Im glad Wide Open West (few states around ohio with it) don't have any caps.. :D
Month: 12.8 GB / 174.7 GB (Out / In) and its only the 7th..

Comcast outta learn from smaller isp's, where they don't offer speeds that their network cannot handle.
 
Im glad Wide Open West (few states around ohio with it) don't have any caps.. :D
Month: 12.8 GB / 174.7 GB (Out / In) and its only the 7th..

Comcast outta learn from smaller isp's, where they don't offer speeds that their network cannot handle.

good call, and if all isps wanted to be really on the ball, take some of those profits and upgrade the backbone infrastructure. It takes money to make money...
 
I did some calculations guys... You would have to download at around 800kilobits per second 24/7 for a month to hit that cap. Calculate in upstream bandwidth and you'd still have to be downloading at around 700+ kilobits per second 24/7. I dont know about you guys but my comcast was NEVER EVER that fast. I was lucky lucky to see 600, and there was no way on gods green earth I could keep that up 24/7... what server would I download from? sure as hell not bittorrent unless I had about 20 torrents going at once.

BTW the math is
2097152000Kilobits
2629743 seconds in a month

sorry but your numbers are super wrong. those KB/s in your browser windows are KILOBYTES per second not kilobits.

1 kilobit = 1000bits
8 bits in 1 byte

so your comcast connection at 6Mbps = about 768 kilobytes per second.
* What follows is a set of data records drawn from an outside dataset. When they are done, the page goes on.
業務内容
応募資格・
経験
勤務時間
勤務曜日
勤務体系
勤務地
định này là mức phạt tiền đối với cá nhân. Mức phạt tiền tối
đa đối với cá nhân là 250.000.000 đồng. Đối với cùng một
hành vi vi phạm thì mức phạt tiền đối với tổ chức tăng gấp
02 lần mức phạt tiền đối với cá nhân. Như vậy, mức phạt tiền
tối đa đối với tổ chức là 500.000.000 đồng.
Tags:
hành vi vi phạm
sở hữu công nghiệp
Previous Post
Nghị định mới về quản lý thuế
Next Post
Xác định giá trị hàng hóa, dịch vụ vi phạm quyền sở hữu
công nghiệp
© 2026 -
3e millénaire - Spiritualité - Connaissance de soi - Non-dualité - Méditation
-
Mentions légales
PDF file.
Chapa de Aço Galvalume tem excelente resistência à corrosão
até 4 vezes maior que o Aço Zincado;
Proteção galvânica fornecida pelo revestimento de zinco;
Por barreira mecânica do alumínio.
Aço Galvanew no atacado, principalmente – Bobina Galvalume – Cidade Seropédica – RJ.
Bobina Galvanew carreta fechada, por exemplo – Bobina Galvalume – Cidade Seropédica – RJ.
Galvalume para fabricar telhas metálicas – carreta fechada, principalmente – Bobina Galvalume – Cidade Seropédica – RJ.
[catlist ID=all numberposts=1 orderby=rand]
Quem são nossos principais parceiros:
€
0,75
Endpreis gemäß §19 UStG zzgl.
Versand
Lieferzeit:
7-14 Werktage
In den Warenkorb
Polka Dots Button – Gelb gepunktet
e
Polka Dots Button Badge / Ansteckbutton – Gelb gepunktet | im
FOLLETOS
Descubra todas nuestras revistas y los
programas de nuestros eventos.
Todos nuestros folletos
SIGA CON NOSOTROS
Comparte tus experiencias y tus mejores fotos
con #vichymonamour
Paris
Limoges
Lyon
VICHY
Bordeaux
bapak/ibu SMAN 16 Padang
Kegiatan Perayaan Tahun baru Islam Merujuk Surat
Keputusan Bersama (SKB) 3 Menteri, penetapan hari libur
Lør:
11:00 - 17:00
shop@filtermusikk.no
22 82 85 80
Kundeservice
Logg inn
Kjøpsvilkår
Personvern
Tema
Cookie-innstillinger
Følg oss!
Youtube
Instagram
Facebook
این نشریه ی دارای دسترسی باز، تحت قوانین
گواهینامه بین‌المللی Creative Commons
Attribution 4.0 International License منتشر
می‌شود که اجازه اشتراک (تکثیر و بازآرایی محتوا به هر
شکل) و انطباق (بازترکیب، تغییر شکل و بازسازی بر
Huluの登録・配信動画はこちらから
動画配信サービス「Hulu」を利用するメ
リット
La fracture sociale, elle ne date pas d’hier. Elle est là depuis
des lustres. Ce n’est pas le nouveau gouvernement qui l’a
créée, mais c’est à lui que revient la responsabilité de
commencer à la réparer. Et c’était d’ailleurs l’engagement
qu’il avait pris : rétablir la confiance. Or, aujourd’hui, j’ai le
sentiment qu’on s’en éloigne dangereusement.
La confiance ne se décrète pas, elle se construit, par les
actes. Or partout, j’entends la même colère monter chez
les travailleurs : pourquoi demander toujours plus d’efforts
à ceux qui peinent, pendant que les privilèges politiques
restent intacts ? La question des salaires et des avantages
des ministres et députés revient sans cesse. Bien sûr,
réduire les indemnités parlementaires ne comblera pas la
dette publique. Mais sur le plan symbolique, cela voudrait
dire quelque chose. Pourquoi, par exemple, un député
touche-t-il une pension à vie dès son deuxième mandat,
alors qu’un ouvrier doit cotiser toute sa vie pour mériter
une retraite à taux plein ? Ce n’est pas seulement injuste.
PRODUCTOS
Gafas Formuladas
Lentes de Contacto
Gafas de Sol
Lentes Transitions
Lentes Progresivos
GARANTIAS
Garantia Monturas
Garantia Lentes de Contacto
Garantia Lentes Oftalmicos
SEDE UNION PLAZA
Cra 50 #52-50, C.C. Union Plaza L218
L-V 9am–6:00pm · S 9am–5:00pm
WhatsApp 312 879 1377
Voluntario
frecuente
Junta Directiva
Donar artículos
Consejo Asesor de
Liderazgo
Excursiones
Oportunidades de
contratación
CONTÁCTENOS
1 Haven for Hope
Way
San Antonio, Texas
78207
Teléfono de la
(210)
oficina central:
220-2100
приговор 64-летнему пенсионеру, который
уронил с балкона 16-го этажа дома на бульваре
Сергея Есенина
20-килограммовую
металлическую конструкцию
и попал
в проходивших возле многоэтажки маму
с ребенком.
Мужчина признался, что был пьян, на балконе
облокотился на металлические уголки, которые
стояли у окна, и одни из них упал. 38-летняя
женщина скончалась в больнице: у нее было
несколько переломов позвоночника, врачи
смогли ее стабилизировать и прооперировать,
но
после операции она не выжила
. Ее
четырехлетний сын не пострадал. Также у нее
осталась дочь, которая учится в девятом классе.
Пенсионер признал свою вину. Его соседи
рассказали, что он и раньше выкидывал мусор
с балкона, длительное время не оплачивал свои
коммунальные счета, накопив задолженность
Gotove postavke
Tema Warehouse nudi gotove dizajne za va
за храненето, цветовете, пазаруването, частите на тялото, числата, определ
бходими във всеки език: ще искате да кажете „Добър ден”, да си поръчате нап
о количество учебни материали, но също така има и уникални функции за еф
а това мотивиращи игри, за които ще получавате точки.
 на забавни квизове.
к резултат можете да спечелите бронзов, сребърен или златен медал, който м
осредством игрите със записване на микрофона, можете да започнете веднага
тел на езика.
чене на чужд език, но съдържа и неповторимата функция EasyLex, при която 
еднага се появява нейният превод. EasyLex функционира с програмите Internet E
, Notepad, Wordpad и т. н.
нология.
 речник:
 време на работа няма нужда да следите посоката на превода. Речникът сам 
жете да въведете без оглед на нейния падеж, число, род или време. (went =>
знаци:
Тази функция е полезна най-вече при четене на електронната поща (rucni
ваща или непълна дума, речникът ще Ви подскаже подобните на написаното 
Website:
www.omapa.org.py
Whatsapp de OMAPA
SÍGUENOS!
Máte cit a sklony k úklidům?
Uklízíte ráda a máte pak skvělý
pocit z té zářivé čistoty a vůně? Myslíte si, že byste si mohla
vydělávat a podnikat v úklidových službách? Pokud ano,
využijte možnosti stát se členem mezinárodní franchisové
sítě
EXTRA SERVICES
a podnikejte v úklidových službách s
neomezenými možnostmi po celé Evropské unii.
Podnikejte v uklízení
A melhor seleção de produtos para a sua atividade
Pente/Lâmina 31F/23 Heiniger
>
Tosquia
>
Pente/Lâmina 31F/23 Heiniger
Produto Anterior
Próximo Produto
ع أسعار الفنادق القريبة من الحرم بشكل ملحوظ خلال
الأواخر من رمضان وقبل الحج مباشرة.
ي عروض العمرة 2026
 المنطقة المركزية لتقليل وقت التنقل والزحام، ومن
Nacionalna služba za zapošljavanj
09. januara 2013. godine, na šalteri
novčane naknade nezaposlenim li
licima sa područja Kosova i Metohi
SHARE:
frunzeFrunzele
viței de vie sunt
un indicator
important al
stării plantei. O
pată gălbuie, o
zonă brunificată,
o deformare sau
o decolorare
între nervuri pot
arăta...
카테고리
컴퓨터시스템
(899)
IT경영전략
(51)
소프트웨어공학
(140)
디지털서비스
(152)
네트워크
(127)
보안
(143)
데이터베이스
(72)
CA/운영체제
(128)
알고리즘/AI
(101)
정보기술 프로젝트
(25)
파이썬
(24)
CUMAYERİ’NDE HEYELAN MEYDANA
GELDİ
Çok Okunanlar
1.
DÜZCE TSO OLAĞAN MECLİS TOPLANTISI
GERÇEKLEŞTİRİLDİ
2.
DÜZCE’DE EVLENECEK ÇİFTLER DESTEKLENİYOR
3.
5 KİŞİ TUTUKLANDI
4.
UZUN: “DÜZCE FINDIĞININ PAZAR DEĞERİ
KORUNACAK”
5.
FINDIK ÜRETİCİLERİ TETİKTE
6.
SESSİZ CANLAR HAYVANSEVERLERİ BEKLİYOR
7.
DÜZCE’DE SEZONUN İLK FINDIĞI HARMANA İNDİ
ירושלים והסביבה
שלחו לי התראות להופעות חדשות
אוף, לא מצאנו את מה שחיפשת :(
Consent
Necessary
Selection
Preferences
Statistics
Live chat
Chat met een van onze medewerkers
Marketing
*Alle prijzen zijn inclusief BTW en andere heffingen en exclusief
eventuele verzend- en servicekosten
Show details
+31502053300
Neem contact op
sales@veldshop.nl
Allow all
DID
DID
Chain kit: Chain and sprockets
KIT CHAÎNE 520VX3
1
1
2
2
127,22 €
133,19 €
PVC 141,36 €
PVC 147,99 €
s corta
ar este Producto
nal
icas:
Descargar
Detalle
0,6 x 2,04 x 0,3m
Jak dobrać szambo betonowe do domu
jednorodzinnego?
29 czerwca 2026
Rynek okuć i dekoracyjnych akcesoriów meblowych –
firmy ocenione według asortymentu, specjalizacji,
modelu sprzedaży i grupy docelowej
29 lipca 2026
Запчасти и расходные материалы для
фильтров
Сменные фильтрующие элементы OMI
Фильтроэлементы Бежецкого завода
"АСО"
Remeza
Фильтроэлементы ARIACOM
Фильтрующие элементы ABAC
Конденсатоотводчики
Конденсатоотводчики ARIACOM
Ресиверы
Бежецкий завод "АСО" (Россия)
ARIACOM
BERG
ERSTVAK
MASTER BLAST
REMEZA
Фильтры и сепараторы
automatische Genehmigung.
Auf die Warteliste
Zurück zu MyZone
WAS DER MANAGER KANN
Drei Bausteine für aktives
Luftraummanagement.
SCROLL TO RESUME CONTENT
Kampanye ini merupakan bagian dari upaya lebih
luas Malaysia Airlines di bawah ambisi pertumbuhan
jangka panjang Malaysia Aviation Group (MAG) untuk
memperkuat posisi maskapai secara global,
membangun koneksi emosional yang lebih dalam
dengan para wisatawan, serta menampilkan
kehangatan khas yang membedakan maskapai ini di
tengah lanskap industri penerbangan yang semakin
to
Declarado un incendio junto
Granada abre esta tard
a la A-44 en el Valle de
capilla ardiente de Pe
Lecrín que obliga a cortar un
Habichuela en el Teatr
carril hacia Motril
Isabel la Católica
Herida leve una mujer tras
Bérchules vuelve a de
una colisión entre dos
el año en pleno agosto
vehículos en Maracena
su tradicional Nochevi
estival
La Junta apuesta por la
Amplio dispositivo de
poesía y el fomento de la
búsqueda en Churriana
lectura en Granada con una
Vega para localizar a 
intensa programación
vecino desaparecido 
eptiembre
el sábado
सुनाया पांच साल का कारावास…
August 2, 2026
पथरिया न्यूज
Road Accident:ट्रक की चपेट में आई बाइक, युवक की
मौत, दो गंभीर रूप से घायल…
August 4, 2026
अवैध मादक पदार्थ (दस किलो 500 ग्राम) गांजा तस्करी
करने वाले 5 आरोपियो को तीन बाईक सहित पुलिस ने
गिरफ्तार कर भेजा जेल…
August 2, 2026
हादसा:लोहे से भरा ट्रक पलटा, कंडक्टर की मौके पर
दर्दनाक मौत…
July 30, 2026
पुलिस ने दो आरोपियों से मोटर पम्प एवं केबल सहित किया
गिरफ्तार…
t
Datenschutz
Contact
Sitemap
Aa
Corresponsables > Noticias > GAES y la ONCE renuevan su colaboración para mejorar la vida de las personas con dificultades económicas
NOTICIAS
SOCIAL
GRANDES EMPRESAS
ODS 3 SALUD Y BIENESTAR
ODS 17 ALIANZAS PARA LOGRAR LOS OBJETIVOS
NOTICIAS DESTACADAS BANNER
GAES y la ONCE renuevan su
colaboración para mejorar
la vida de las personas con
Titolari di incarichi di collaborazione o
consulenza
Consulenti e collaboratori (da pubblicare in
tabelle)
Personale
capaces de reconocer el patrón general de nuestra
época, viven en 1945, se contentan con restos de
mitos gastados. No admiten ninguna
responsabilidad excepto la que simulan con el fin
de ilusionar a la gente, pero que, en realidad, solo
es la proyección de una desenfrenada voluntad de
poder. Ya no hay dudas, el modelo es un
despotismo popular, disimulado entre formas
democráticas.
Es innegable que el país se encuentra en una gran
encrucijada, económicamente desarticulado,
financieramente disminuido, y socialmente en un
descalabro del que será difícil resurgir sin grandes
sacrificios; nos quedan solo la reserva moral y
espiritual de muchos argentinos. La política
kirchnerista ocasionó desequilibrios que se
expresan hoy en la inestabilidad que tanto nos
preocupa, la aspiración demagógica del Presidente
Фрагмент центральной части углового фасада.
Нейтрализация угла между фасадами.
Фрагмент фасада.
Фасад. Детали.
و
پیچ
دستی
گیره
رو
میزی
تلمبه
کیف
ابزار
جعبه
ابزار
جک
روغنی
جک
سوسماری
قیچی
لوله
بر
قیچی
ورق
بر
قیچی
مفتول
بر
so 768 * 2629743 seconds in a month = 1972307.25 megabytes or 1926.08129882812 gigabytes

so to sum it up at 6mbps downloading 24/7 you can download a theoretical 1926 gigs a month and comcast only wants you to have 250 of those gigs. roughly 12.9 lets round up. 13% of what you pay for which is unlimited internet. i suggest you only pay them 13% of their monthly $60(?) which is about $8.

sounds like a good deal to me.
 
most of the comments here are just speculation, very few are posting actual numbers..

my average usage per month is usually 20-35Gb on my dsl line, and that is running a small family webserver and downloading large patching, playing online games, watching netflix videos, downloading MMO patches, buying games off steam.


looking back at my usage history my biggest month in the last 6 was December of 07 at 60Gb..

that included trying 6 new free MMOs (complete digital distribution), setting up a new linux server, a little heavier than usual netflix video watching..


my biggest beef with comcast when i had them was the fact that as more and more people got on the service the quality of the service went down, due to the "heavy" users (the person who has 20 torrents going 24/7).. i eventually canceled because the service was just over burdened..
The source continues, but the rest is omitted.